April 30, 2010
Curbside recycling bill OK'd by Delaware Senate
Measure would mean end of bottle deposit law
The "universal recycling" measure -- a priority for Gov. Jack Markell's administration and environmental groups -- passed by a 17-3 vote after surviving a potential killer amendment and warnings of a possible constitutional challenge.
Sen. David B. McBride, D-Hawks Nest, who sponsored S.B. 234, said the bill caps decades of work to expand Delaware's low recycling rate and months of effort to reach a compromise on terms for the expanded service.
Critics said the bill would create a new tax by scuttling the state's 5-cent deposit for small bottles of carbonated beverages, while putting a new, nonrefundable 4-cent fee on the same containers.
The fee, earmarked for startup subsidies, education programs and administrative costs, would end after four years.

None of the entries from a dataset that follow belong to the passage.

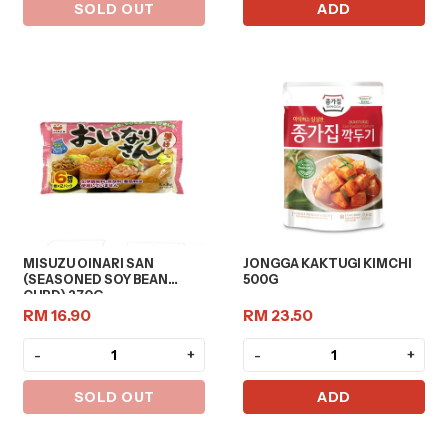
SOLD OUT
ADD
MISUZU OINARI SAN
JONGGA KAKTUGI KIMCHI
(SEASONED SOY BEAN
500G
CURD) 270G
RM 16.90
RM 23.50
-
+
-
+
SOLD OUT
ADD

"We believe this is a fair bill," McBride said. He added that lawmakers "sent a clear signal last year, in my opinion, that the bottle bill should end."

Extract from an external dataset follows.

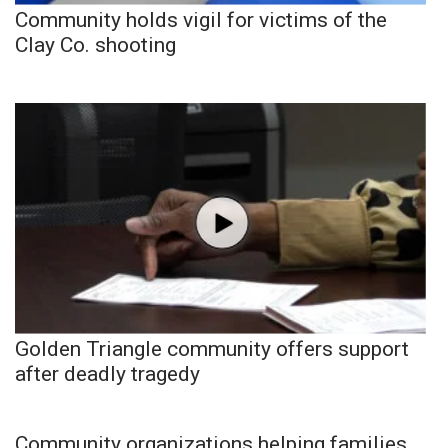
Community holds vigil for victims of the
Clay Co. shooting
Golden Triangle community offers support
after deadly tragedy
Community organizations helping families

The bill now goes to the House.
"It's certainly a strong endorsement by the Senate of a plan that would make universal recycling a practical reality in Delaware," said Brian Selander, Markell's chief spokesman.

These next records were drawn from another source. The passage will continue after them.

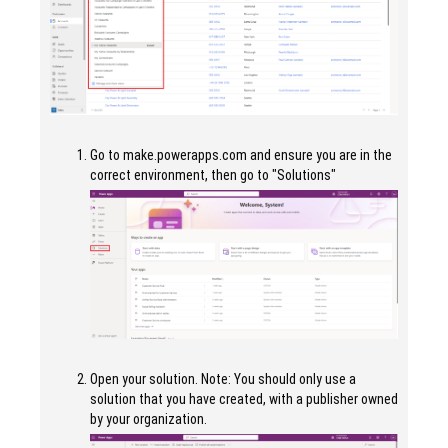
Go to make.powerapps.com and ensure you are in the
correct environment, then go to "Solutions"
Open your solution. Note: You should only use a
solution that you have created, with a publisher owned
by your organization.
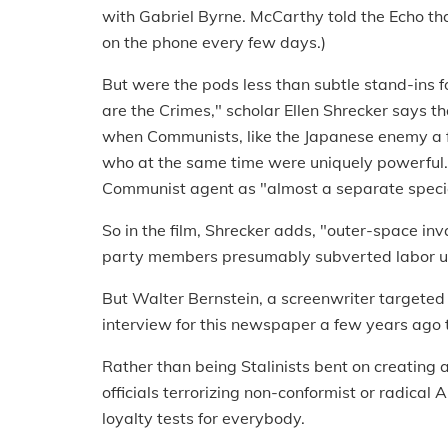
with Gabriel Byrne. McCarthy told the Echo tha
on the phone every few days.)
But were the pods less than subtle stand-ins 
are the Crimes," scholar Ellen Shrecker says th
when Communists, like the Japanese enemy a fe
who at the same time were uniquely powerful."
Communist agent as "almost a separate speci
So in the film, Shrecker adds, "outer-space inv
party members presumably subverted labor un
But Walter Bernstein, a screenwriter targeted
interview for this newspaper a few years ago 
Rather than being Stalinists bent on creating a
officials terrorizing non-conformist or radica
loyalty tests for everybody.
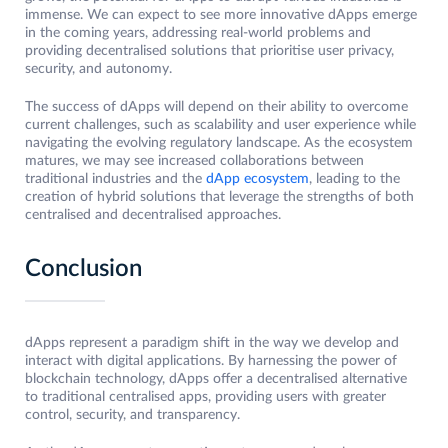
immense. We can expect to see more innovative dApps emerge
in the coming years, addressing real-world problems and
providing decentralised solutions that prioritise user privacy,
security, and autonomy.
The success of dApps will depend on their ability to overcome
current challenges, such as scalability and user experience while
navigating the evolving regulatory landscape. As the ecosystem
matures, we may see increased collaborations between
traditional industries and the
dApp ecosystem
, leading to the
creation of hybrid solutions that leverage the strengths of both
centralised and decentralised approaches.
Conclusion
dApps represent a paradigm shift in the way we develop and
interact with digital applications. By harnessing the power of
blockchain technology, dApps offer a decentralised alternative
to traditional centralised apps, providing users with greater
control, security, and transparency.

Markell vetoed an attempt to scuttle the deposit law last year but said he would return with a better plan.
Recycling participation would remain voluntary for all residents. All private or municipal government waste haulers, however, would have to begin offering recycling pickups for all single-family home customers on Sept. 15, 2011.
The service requirement would extend to apartment buildings and other multifamily residences by Jan. 1, 2013, and commercial sites by 2014.
Supporters argued that increased recycling would pay for itself in the form of lower costs for landfilling wastes.
B.J. Vinton, who chairs Markell's Recycling Public Advisory Council, said the bill "represents an enormous step forward for Delaware."
Lawmakers rejected an amendment offered by Sen. Karen Peterson, D-Stanton, that would have extended the fee to all types of beverage containers, while dropping the charge to 1 cent. Peterson said that the broader charge would have been fairer to consumers and affected industries.
David Swayze, a lobbyist for the Glass Bottle Institute, said his group "was not at the table" for compromise talks and that the new fee may raise fairness and equal protection objections from those who have to pay.